--- Provided entries ---
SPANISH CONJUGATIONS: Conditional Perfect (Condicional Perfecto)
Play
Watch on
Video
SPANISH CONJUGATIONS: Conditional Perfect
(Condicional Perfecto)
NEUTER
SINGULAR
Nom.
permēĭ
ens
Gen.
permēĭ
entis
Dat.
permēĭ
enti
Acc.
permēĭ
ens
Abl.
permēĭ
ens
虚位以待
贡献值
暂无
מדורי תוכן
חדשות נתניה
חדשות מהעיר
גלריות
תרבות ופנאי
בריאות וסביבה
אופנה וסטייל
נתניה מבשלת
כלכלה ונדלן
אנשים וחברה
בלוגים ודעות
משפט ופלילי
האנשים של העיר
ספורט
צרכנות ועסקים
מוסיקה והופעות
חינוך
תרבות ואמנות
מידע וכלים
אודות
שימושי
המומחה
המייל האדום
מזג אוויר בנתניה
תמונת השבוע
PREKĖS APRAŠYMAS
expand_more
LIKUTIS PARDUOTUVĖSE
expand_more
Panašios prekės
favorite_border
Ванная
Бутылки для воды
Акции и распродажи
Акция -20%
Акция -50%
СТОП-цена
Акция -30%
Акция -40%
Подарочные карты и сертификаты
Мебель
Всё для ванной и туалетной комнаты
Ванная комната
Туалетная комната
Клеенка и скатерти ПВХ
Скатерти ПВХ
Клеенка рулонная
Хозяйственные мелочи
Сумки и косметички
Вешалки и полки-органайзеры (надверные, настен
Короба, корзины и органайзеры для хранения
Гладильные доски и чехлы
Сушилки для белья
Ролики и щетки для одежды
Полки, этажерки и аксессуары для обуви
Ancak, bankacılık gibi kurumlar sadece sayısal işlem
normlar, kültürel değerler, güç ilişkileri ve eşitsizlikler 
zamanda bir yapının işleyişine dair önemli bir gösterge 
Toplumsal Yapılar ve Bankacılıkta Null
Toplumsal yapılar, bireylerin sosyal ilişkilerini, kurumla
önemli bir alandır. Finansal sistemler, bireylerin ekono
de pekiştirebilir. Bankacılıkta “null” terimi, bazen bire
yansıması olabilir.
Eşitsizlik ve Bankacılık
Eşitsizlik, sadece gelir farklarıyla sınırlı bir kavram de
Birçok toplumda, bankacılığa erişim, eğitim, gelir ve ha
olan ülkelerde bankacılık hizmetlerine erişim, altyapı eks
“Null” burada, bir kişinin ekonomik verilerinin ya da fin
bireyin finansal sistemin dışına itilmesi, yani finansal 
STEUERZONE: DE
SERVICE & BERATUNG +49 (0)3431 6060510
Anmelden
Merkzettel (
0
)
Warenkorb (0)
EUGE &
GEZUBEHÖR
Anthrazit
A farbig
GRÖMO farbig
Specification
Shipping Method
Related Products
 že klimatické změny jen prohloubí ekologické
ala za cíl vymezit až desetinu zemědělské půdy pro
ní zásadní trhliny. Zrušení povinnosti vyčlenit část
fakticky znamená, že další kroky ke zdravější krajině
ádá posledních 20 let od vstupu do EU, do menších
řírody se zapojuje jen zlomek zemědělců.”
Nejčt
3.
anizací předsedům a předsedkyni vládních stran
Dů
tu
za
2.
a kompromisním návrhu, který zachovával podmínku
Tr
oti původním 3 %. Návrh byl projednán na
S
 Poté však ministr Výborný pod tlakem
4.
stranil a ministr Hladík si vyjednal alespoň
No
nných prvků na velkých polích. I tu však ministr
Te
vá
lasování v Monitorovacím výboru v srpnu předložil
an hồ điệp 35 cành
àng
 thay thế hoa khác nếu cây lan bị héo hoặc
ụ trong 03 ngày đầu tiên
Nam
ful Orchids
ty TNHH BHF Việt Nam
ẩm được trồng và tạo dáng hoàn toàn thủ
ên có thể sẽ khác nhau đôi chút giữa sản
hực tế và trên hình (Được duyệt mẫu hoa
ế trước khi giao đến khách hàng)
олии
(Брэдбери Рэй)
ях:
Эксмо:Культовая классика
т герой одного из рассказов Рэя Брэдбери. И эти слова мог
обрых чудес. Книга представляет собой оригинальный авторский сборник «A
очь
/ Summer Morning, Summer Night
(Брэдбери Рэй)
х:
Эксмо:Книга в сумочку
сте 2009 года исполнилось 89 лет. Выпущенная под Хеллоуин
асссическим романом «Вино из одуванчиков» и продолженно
---
_Exercise goal_: Could you output all of the records above exactly as given?

_Your response_:
SPANISH CONJUGATIONS: Conditional Perfect (Condicional Perfecto)
Play
Watch on
Video
SPANISH CONJUGATIONS: Conditional Perfect
(Condicional Perfecto)
NEUTER
SINGULAR
Nom.
permēĭ
ens
Gen.
permēĭ
entis
Dat.
permēĭ
enti
Acc.
permēĭ
ens
Abl.
permēĭ
ens
虚位以待
贡献值
暂无
מדורי תוכן
חדשות נתניה
חדשות מהעיר
גלריות
תרבות ופנאי
בריאות וסביבה
אופנה וסטייל
נתניה מבשלת
כלכלה ונדלן
אנשים וחברה
בלוגים ודעות
משפט ופלילי
האנשים של העיר
ספורט
צרכנות ועסקים
מוסיקה והופעות
חינוך
תרבות ואמנות
מידע וכלים
אודות
שימושי
המומחה
המייל האדום
מזג אוויר בנתניה
תמונת השבוע
PREKĖS APRAŠYMAS
expand_more
LIKUTIS PARDUOTUVĖSE
expand_more
Panašios prekės
favorite_border
Ванная
Бутылки для воды
Акции и распродажи
Акция -20%
Акция -50%
СТОП-цена
Акция -30%
Акция -40%
Подарочные карты и сертификаты
Мебель
Всё для ванной и туалетной комнаты
Ванная комната
Туалетная комната
Клеенка и скатерти ПВХ
Скатерти ПВХ
Клеенка рулонная
Хозяйственные мелочи
Сумки и косметички
Вешалки и полки-органайзеры (надверные, настен
Короба, корзины и органайзеры для хранения
Гладильные доски и чехлы
Сушилки для белья
Ролики и щетки для одежды
Полки, этажерки и аксессуары для обуви
Ancak, bankacılık gibi kurumlar sadece sayısal işlem
normlar, kültürel değerler, güç ilişkileri ve eşitsizlikler 
zamanda bir yapının işleyişine dair önemli bir gösterge 
Toplumsal Yapılar ve Bankacılıkta Null
Toplumsal yapılar, bireylerin sosyal ilişkilerini, kurumla
önemli bir alandır. Finansal sistemler, bireylerin ekono
de pekiştirebilir. Bankacılıkta “null” terimi, bazen bire
yansıması olabilir.
Eşitsizlik ve Bankacılık
Eşitsizlik, sadece gelir farklarıyla sınırlı bir kavram de
Birçok toplumda, bankacılığa erişim, eğitim, gelir ve ha
olan ülkelerde bankacılık hizmetlerine erişim, altyapı eks
“Null” burada, bir kişinin ekonomik verilerinin ya da fin
bireyin finansal sistemin dışına itilmesi, yani finansal 
STEUERZONE: DE
SERVICE & BERATUNG +49 (0)3431 6060510
Anmelden
Merkzettel (
0
)
Warenkorb (0)
EUGE &
GEZUBEHÖR
Anthrazit
A farbig
GRÖMO farbig
Specification
Shipping Method
Related Products
 že klimatické změny jen prohloubí ekologické
ala za cíl vymezit až desetinu zemědělské půdy pro
ní zásadní trhliny. Zrušení povinnosti vyčlenit část
fakticky znamená, že další kroky ke zdravější krajině
ádá posledních 20 let od vstupu do EU, do menších
řírody se zapojuje jen zlomek zemědělců.”
Nejčt
3.
anizací předsedům a předsedkyni vládních stran
Dů
tu
za
2.
a kompromisním návrhu, který zachovával podmínku
Tr
oti původním 3 %. Návrh byl projednán na
S
 Poté však ministr Výborný pod tlakem
4.
stranil a ministr Hladík si vyjednal alespoň
No
nných prvků na velkých polích. I tu však ministr
Te
vá
lasování v Monitorovacím výboru v srpnu předložil
an hồ điệp 35 cành
àng
 thay thế hoa khác nếu cây lan bị héo hoặc
ụ trong 03 ngày đầu tiên
Nam
ful Orchids
ty TNHH BHF Việt Nam
ẩm được trồng và tạo dáng hoàn toàn thủ
ên có thể sẽ khác nhau đôi chút giữa sản
hực tế và trên hình (Được duyệt mẫu hoa
ế trước khi giao đến khách hàng)
олии
(Брэдбери Рэй)
ях:
Эксмо:Культовая классика
т герой одного из рассказов Рэя Брэдбери. И эти слова мог
обрых чудес. Книга представляет собой оригинальный авторский сборник «A
очь
/ Summer Morning, Summer Night
(Брэдбери Рэй)
х:
Эксмо:Книга в сумочку
сте 2009 года исполнилось 89 лет. Выпущенная под Хеллоуин
асссическим романом «Вино из одуванчиков» и продолженно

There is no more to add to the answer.